Dissertation
Seascape Corridors
There is little evidence of the routes connecting Amerindian communities in the Caribbean prior to and just after 1492. Uncovering possible canoe routes between these communities can help to explain the structure, capabilities, and limitations of the physical links in their social and material networks. This book evaluates how routes connecting islands indicate the structure of past inter-island networks, by using computer modeling.
- Author
- Emma Slayton
- Date
- 10 September 2018
- Links
- Website of the publisher
Modeling Routes to Connect Communities Across the Caribbean Sea
Computer modeling and least-cost pathway analysis is a popular approach for analyzing the physical connection between sites in archaeology. Over the past three decades researchers have explored several theories and methods to analyze least-cost pathways on landscapes. Land-based least-cost efforts have outpaced the number of works evaluating optimal travel routes across the sea’s surface. Perhaps as a result, no community standard for using computer- and GIS-based methods to model canoe or sailing routes exists. Although methods used in previous research often focus on determining the time-cost and success of specific routes, these measures have been calculated or judged in different ways. One way this book adds to the discussion of seascape modeling is by focusing on inter-island voyaging, or the process of maintained connections between island sites rather than a focus on exploration, a technique rarely explored in sea-based least-cost pathways analysis.

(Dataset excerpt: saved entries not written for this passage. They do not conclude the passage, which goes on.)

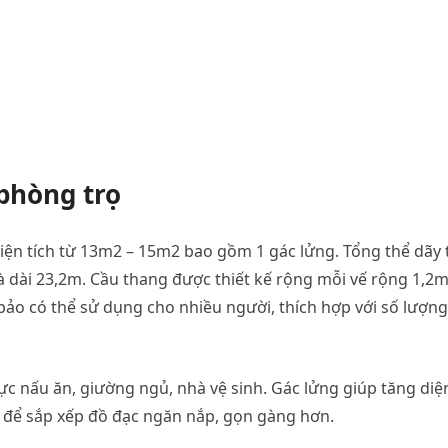
 phòng trọ
iện tích từ 13m2 – 15m2 bao gồm 1 gác lửng. Tổng thể dãy 
à dài 23,2m. Cầu thang được thiết kế rộng mỗi vế rộng 1,2m
ảo có thể sử dụng cho nhiều người, thích hợp với số lượng
c nấu ăn, giường ngủ, nhà vệ sinh. Gác lửng giúp tăng diệ
g để sắp xếp đồ đạc ngăn nắp, gọn gàng hơn.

Relying on archeological evidence, ethnographic accounts and language analysis, and computer tools developed for this work, optimal routes between indigenous sites were modeled to determine how routes in various seasons and through different regions influenced possible lines of connection. To gain a broader understanding of the feasibility this model, canoe routes were generated in three different areas in the Caribbean, stretching from the island of Hispaniola to the Leeward Islands and from the Windward Islands to Guyana. These modeled sea-based routes provide new insights into the movement of peoples and material culture between islands and past Amerindians communities in this region.